Des femmes russes, surnommées les « veuves noires », ont transformé le deuil des soldats tués en Ukraine en une véritable industrie lucrative. Selon une enquête du Point, elles organisent de faux mariages avec des militaires morts au front afin de toucher les indemnités et les primes versées par l'État russe aux familles des victimes. Ce trafic, qui prospère depuis le début du conflit, a déjà permis à certaines de ces femmes de récolter des centaines de milliers de roubles.
Un système bien rodé
Le mécanisme est simple : les « veuves noires » repèrent les avis de décès de soldats russes publiés sur les réseaux sociaux ou dans les médias locaux. Elles entrent ensuite en contact avec les familles endeuillées, se faisant passer pour des amies ou des connaissances du défunt. Parfois, elles vont jusqu'à falsifier des documents d'état civil pour faire apparaître un mariage officiel avec le soldat décédé.

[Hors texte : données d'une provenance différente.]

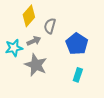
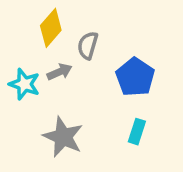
cyan star: (14, 48) -> (24, 84), turned 30
gray star: (36, 65) -> (63, 137), moved

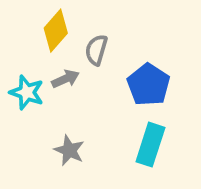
cyan rectangle: (137, 132) -> (150, 145), size x1.5
gray star: (63, 137) -> (69, 150), size x0.7

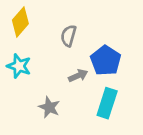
yellow diamond: (56, 31) -> (20, 22), moved
gray arrow: (65, 79) -> (78, 76), moved

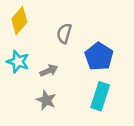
gray arrow: (78, 76) -> (49, 71), moved

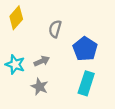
cyan star: (18, 62) -> (15, 64), moved

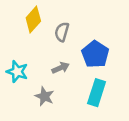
yellow diamond: (16, 18) -> (33, 19), moved
gray arrow: (42, 61) -> (61, 68), moved

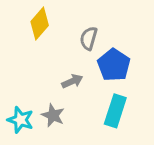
gray semicircle: (62, 32) -> (89, 38), moved
cyan star: (17, 72) -> (20, 120), moved

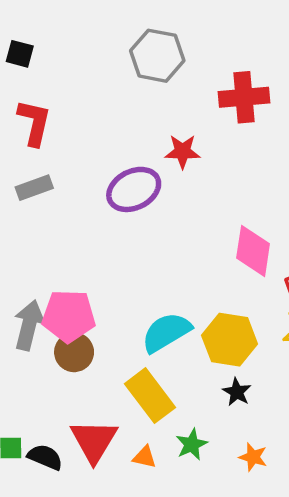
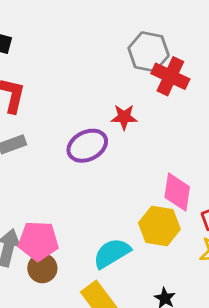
gray hexagon: (157, 56) -> (149, 52), moved
red cross: (244, 97) -> (170, 76), turned 30
yellow hexagon: (230, 340) -> (159, 226), moved

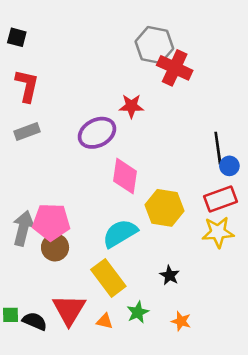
pink diamond: (177, 192) -> (125, 176), moved

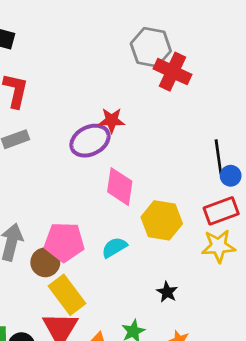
red star: (131, 106) -> (112, 120), moved
pink pentagon: (51, 222) -> (64, 242), moved
cyan semicircle: (120, 233) -> (114, 247), size x0.7
yellow rectangle: (108, 278) -> (67, 295), moved

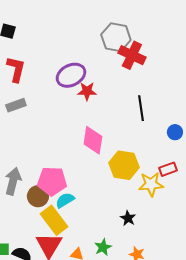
purple ellipse: (90, 141) -> (71, 75), moved
black line: (218, 157) -> (141, 108), moved
red rectangle: (221, 211) -> (168, 169), moved, size x0.7
yellow star: (218, 246) -> (151, 184), moved
cyan semicircle: (114, 247) -> (65, 200), moved

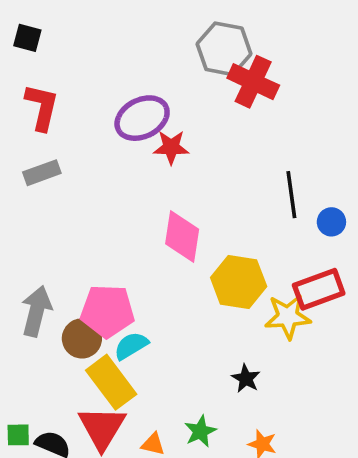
black line: (141, 108) -> (291, 195), moved
red rectangle: (168, 169) -> (319, 289), size x1.5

Une fois le faux mariage enregistré, elles peuvent prétendre aux différentes allocations prévues par la loi russe : le versement unique de 5 millions de roubles (environ 50 000 euros) prévu pour les familles des soldats tués, ainsi que des pensions mensuelles pour les « veuves ». Selon les estimations, certaines de ces femmes auraient réussi à empocher plusieurs millions de roubles au total.
Une enquête qui dérange
L'enquête du Point s'appuie sur des témoignages de proches de soldats et sur des documents officiels obtenus auprès de sources locales. Elle révèle que ces pratiques sont connues des autorités russes, mais que celles-ci tardent à réagir. « Les autorités ferment les yeux, car cela leur permet de gonfler les chiffres des aides distribuées et de donner une image de générosité envers les familles de soldats », explique un expert cité dans l'article.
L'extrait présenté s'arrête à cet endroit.